**Task objective:**
Every record must be transcribed in its entirety, apart from the images, which are to be omitted.

::::::::

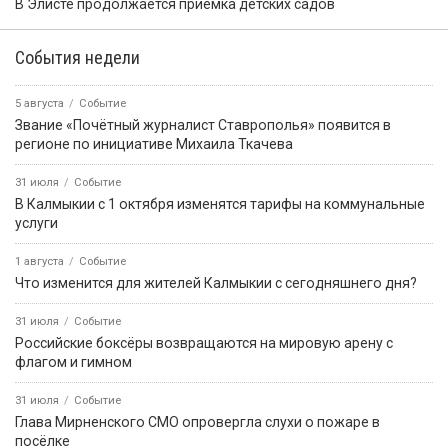
В Элисте продолжается приемка детских садов
События недели
5 августа
Событие
Звание «Почётный журналист Ставрополья» появится в
регионе по инициативе Михаила Ткачева
31 июля
Событие
В Калмыкии с 1 октября изменятся тарифы на коммунальные
услуги
1 августа
Событие
Что изменится для жителей Калмыкии с сегодняшнего дня?
31 июля
Событие
Российские боксёры возвращаются на мировую арену с
флагом и гимном
31 июля
Событие
Глава Мирненского СМО опровергла слухи о пожаре в
посёлке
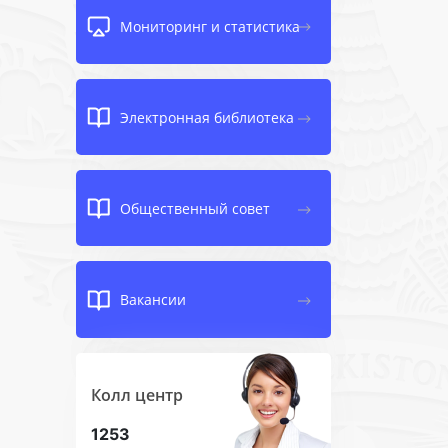
Мониторинг и статистика
Электронная библиотека
Общественный совет
Вакансии
Колл центр
1253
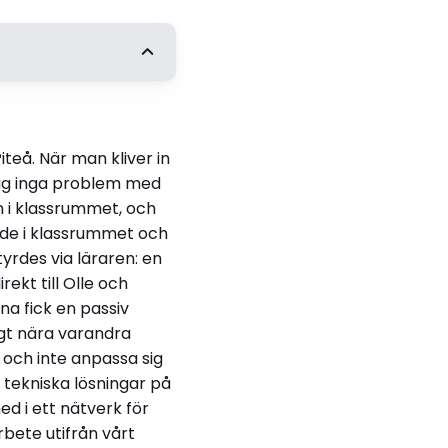
iteå. När man kliver in
såg inga problem med
n i klassrummet, och
made i klassrummet och
miljö
rdes via läraren: en
rekt till Olle och
na fick en passiv
igt nära varandra
 och inte anpassa sig
 tekniska lösningar på
ed i ett nätverk för
rbete utifrån vårt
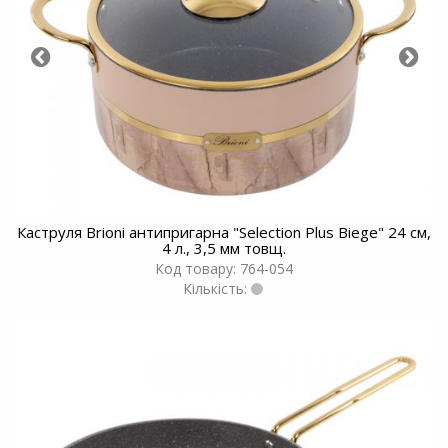
Каструля Brioni антипригарна "Selection Plus Biege" 24 см,
4 л., 3,5 мм товщ.
Код товару: 764-054
Кількість:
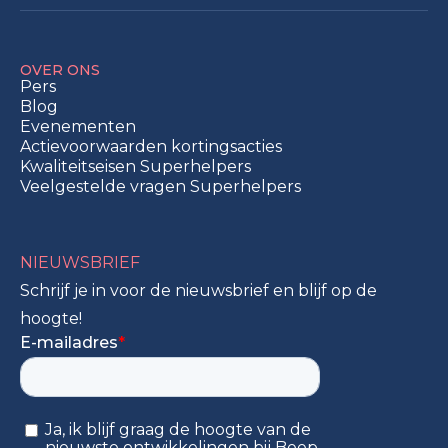
OVER ONS
Pers
Blog
Evenementen
Actievoorwaarden kortingsacties
Kwaliteitseisen Superhelpers
Veelgestelde vragen Superhelpers
NIEUWSBRIEF
Schrijf je in voor de nieuwsbrief en blijf op de
hoogte!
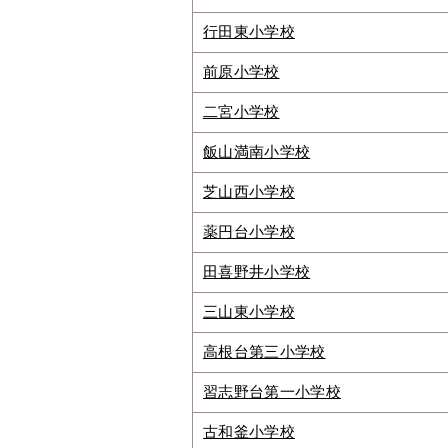
行田東小学校
前原小学校
二宮小学校
飯山満南小学校
芝山西小学校
薬円台小学校
田喜野井小学校
三山東小学校
高根台第三小学校
習志野台第一小学校
古和釜小学校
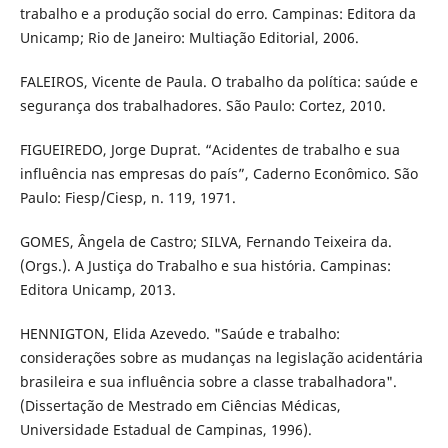
trabalho e a produção social do erro. Campinas: Editora da
Unicamp; Rio de Janeiro: Multiação Editorial, 2006.
FALEIROS, Vicente de Paula. O trabalho da política: saúde e
segurança dos trabalhadores. São Paulo: Cortez, 2010.
FIGUEIREDO, Jorge Duprat. “Acidentes de trabalho e sua
influência nas empresas do país”, Caderno Econômico. São
Paulo: Fiesp/Ciesp, n. 119, 1971.
GOMES, Ângela de Castro; SILVA, Fernando Teixeira da.
(Orgs.). A Justiça do Trabalho e sua história. Campinas:
Editora Unicamp, 2013.
HENNIGTON, Elida Azevedo. "Saúde e trabalho:
considerações sobre as mudanças na legislação acidentária
brasileira e sua influência sobre a classe trabalhadora".
(Dissertação de Mestrado em Ciências Médicas,
Universidade Estadual de Campinas, 1996).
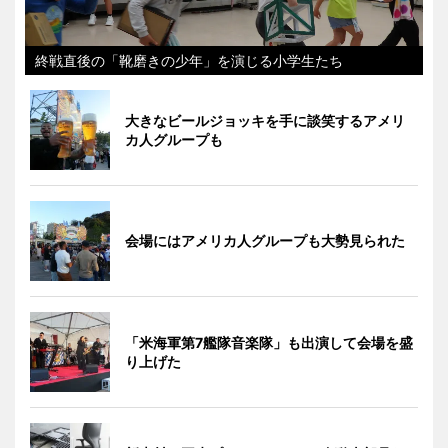
終戦直後の「靴磨きの少年」を演じる小学生たち
大きなビールジョッキを手に談笑するアメリ
カ人グループも
会場にはアメリカ人グループも大勢見られた
「米海軍第7艦隊音楽隊」も出演して会場を盛
り上げた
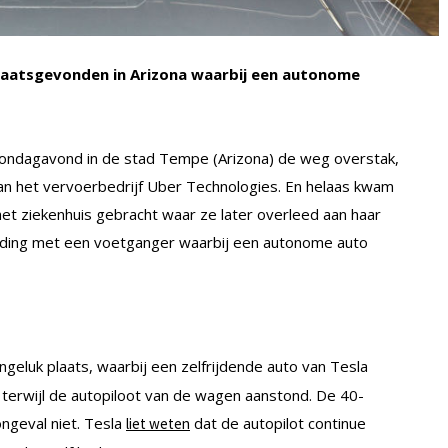
laatsgevonden in Arizona waarbij een autonome
zondagavond in de stad Tempe (Arizona) de weg overstak,
van het vervoerbedrijf Uber Technologies. En helaas kwam
het ziekenhuis gebracht waar ze later overleed aan haar
ijding met een voetganger waarbij een autonome auto
ngeluk plaats, waarbij een zelfrijdende auto van Tesla
 terwijl de autopiloot van de wagen aanstond. De 40-
ongeval niet. Tesla
dat de autopilot continue
liet weten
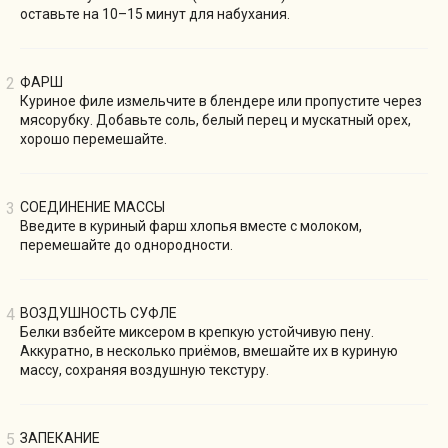
оставьте на 10–15 минут для набухания.
ФАРШ
Куриное филе измельчите в блендере или пропустите через
мясорубку. Добавьте соль, белый перец и мускатный орех,
хорошо перемешайте.
СОЕДИНЕНИЕ МАССЫ
Введите в куриный фарш хлопья вместе с молоком,
перемешайте до однородности.
ВОЗДУШНОСТЬ СУФЛЕ
Белки взбейте миксером в крепкую устойчивую пену.
Аккуратно, в несколько приёмов, вмешайте их в куриную
массу, сохраняя воздушную текстуру.
ЗАПЕКАНИЕ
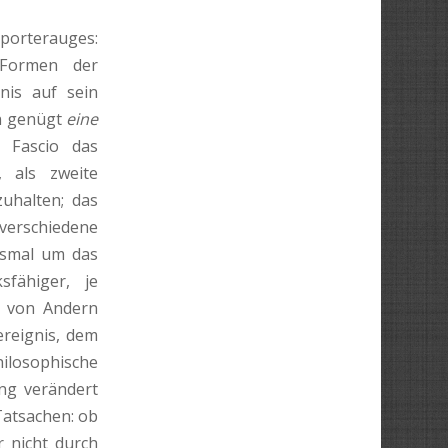
eporterauges:
Formen der
nis auf sein
nn genügt
eine
m Fascio das
, als zweite
uhalten; das
 verschiedene
desmal um das
sfähiger, je
m von Andern
ereignis, dem
ilosophische
ng verändert
Tatsachen: ob
r nicht durch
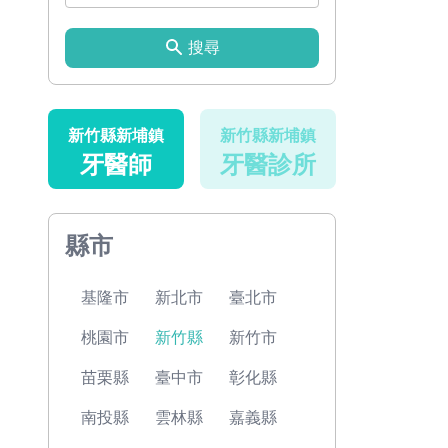
搜尋
新竹縣新埔鎮
新竹縣新埔鎮
牙醫師
牙醫診所
縣市
基隆市
新北市
臺北市
桃園市
新竹縣
新竹市
苗栗縣
臺中市
彰化縣
南投縣
雲林縣
嘉義縣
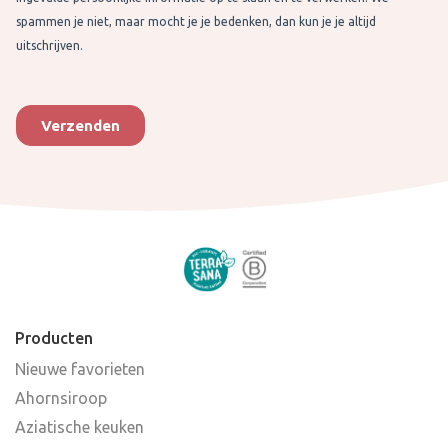
Producten
Nieuwe favorieten
Ahornsiroop
Aziatische keuken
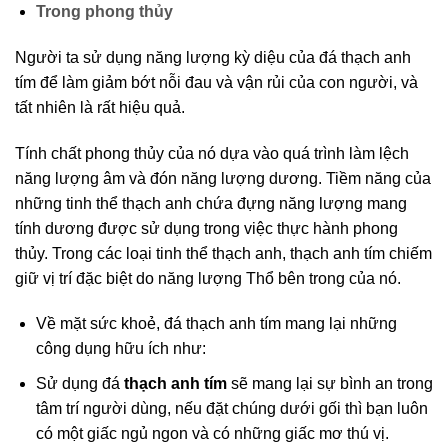
Trong phong thủy
Người ta sử dụng năng lượng kỳ diệu của đá thạch anh
tím để làm giảm bớt nỗi đau và vận rủi của con người, và
tất nhiên là rất hiệu quả.
Tính chất phong thủy của nó dựa vào quá trình làm lệch
năng lượng âm và đón năng lượng dương. Tiềm năng của
những tinh thể thạch anh chứa đựng năng lượng mang
tính dương được sử dụng trong việc thực hành phong
thủy. Trong các loại tinh thể thạch anh, thạch anh tím chiếm
giữ vị trí đặc biệt do năng lượng Thổ bên trong của nó.
Về mặt sức khoẻ, đá thạch anh tím mang lại những
công dụng hữu ích như:
Sử dụng đá
thạch anh tím
sẽ mang lại sự bình an trong
tâm trí người dùng, nếu đặt chúng dưới gối thì bạn luôn
có một giấc ngủ ngon và có những giấc mơ thú vị.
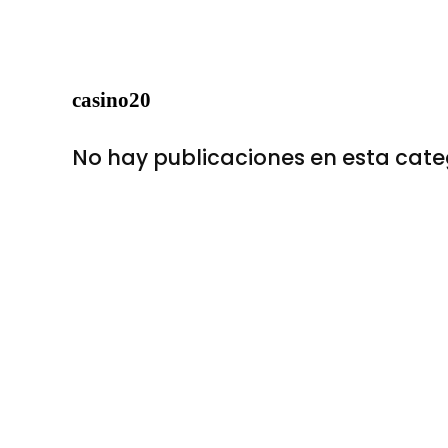
casino20
No hay publicaciones en esta cate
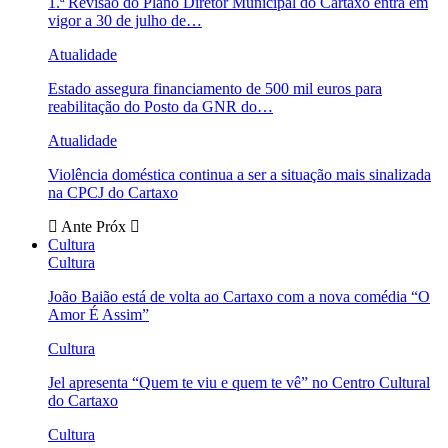
1.ª Revisão do Plano Diretor Municipal do Cartaxo entra em
vigor a 30 de julho de…
Atualidade
Estado assegura financiamento de 500 mil euros para
reabilitação do Posto da GNR do…
Atualidade
Violência doméstica continua a ser a situação mais sinalizada
na CPCJ do Cartaxo
Ante
Próx
Cultura
Cultura
João Baião está de volta ao Cartaxo com a nova comédia “O
Amor É Assim”
Cultura
Jel apresenta “Quem te viu e quem te vê” no Centro Cultural
do Cartaxo
Cultura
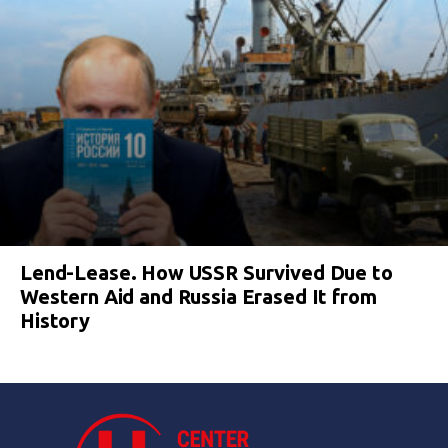
Lend-Lease. How USSR Survived Due to
Western Aid and Russia Erased It from
History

::::::::

**Response area:**
В Элисте продолжается приемка детских садов
События недели
5 августа
Событие
Звание «Почётный журналист Ставрополья» появится в
регионе по инициативе Михаила Ткачева
31 июля
Событие
В Калмыкии с 1 октября изменятся тарифы на коммунальные
услуги
1 августа
Событие
Что изменится для жителей Калмыкии с сегодняшнего дня?
31 июля
Событие
Российские боксёры возвращаются на мировую арену с
флагом и гимном
31 июля
Событие
Глава Мирненского СМО опровергла слухи о пожаре в
посёлке
Мониторинг и статистика
Электронная библиотека
Общественный совет
Вакансии
Колл центр
1253
iteå. När man kliver in
såg inga problem med
n i klassrummet, och
made i klassrummet och
miljö
rdes via läraren: en
rekt till Olle och
na fick en passiv
igt nära varandra
 och inte anpassa sig
 tekniska lösningar på
ed i ett nätverk för
rbete utifrån vårt
Каструля Brioni антипригарна "Selection Plus Biege" 24 см,
4 л., 3,5 мм товщ.
Код товару: 764-054
Кількість:
OVER ONS
Pers
Blog
Evenementen
Actievoorwaarden kortingsacties
Kwaliteitseisen Superhelpers
Veelgestelde vragen Superhelpers
NIEUWSBRIEF
Schrijf je in voor de nieuwsbrief en blijf op de
hoogte!
行田東小学校
前原小学校
二宮小学校
飯山満南小学校
芝山西小学校
薬円台小学校
田喜野井小学校
三山東小学校
高根台第三小学校
習志野台第一小学校
古和釜小学校
trabalho e a produção social do erro. Campinas: Editora da
Unicamp; Rio de Janeiro: Multiação Editorial, 2006.
FALEIROS, Vicente de Paula. O trabalho da política: saúde e
segurança dos trabalhadores. São Paulo: Cortez, 2010.
FIGUEIREDO, Jorge Duprat. “Acidentes de trabalho e sua
influência nas empresas do país”, Caderno Econômico. São
Paulo: Fiesp/Ciesp, n. 119, 1971.
GOMES, Ângela de Castro; SILVA, Fernando Teixeira da.
(Orgs.). A Justiça do Trabalho e sua história. Campinas:
Editora Unicamp, 2013.
HENNIGTON, Elida Azevedo. "Saúde e trabalho:
considerações sobre as mudanças na legislação acidentária
brasileira e sua influência sobre a classe trabalhadora".
(Dissertação de Mestrado em Ciências Médicas,
Universidade Estadual de Campinas, 1996).
終戦直後の「靴磨きの少年」を演じる小学生たち
大きなビールジョッキを手に談笑するアメリ
カ人グループも
会場にはアメリカ人グループも大勢見られた
「米海軍第7艦隊音楽隊」も出演して会場を盛
り上げた
laatsgevonden in Arizona waarbij een autonome
zondagavond in de stad Tempe (Arizona) de weg overstak,
van het vervoerbedrijf Uber Technologies. En helaas kwam
het ziekenhuis gebracht waar ze later overleed aan haar
ijding met een voetganger waarbij een autonome auto
ngeluk plaats, waarbij een zelfrijdende auto van Tesla
 terwijl de autopiloot van de wagen aanstond. De 40-
ongeval niet. Tesla
dat de autopilot continue
liet weten
оставьте на 10–15 минут для набухания.
ФАРШ
Куриное филе измельчите в блендере или пропустите через
мясорубку. Добавьте соль, белый перец и мускатный орех,
хорошо перемешайте.
СОЕДИНЕНИЕ МАССЫ
Введите в куриный фарш хлопья вместе с молоком,
перемешайте до однородности.
ВОЗДУШНОСТЬ СУФЛЕ
Белки взбейте миксером в крепкую устойчивую пену.
Аккуратно, в несколько приёмов, вмешайте их в куриную
массу, сохраняя воздушную текстуру.
ЗАПЕКАНИЕ
eporterauges:
Formen der
nis auf sein
nn genügt
eine
m Fascio das
, als zweite
uhalten; das
 verschiedene
desmal um das
sfähiger, je
m von Andern
ereignis, dem
ilosophische
ng verändert
Tatsachen: ob
r nicht durch
搜尋
新竹縣新埔鎮
新竹縣新埔鎮
牙醫師
牙醫診所
縣市
基隆市
新北市
臺北市
桃園市
新竹縣
新竹市
苗栗縣
臺中市
彰化縣
南投縣
雲林縣
嘉義縣
Producten
Nieuwe favorieten
Ahornsiroop
Aziatische keuken
Trong phong thủy
Người ta sử dụng năng lượng kỳ diệu của đá thạch anh
tím để làm giảm bớt nỗi đau và vận rủi của con người, và
tất nhiên là rất hiệu quả.
Tính chất phong thủy của nó dựa vào quá trình làm lệch
năng lượng âm và đón năng lượng dương. Tiềm năng của
những tinh thể thạch anh chứa đựng năng lượng mang
tính dương được sử dụng trong việc thực hành phong
thủy. Trong các loại tinh thể thạch anh, thạch anh tím chiếm
giữ vị trí đặc biệt do năng lượng Thổ bên trong của nó.
Về mặt sức khoẻ, đá thạch anh tím mang lại những
công dụng hữu ích như:
Sử dụng đá
thạch anh tím
sẽ mang lại sự bình an trong
tâm trí người dùng, nếu đặt chúng dưới gối thì bạn luôn
có một giấc ngủ ngon và có những giấc mơ thú vị.
casino20
No hay publicaciones en esta cate
1.ª Revisão do Plano Diretor Municipal do Cartaxo entra em
vigor a 30 de julho de…
Atualidade
Estado assegura financiamento de 500 mil euros para
reabilitação do Posto da GNR do…
Atualidade
Violência doméstica continua a ser a situação mais sinalizada
na CPCJ do Cartaxo
Ante
Próx
Cultura
Cultura
João Baião está de volta ao Cartaxo com a nova comédia “O
Amor É Assim”
Cultura
Jel apresenta “Quem te viu e quem te vê” no Centro Cultural
do Cartaxo
Cultura
Lend-Lease. How USSR Survived Due to
Western Aid and Russia Erased It from
History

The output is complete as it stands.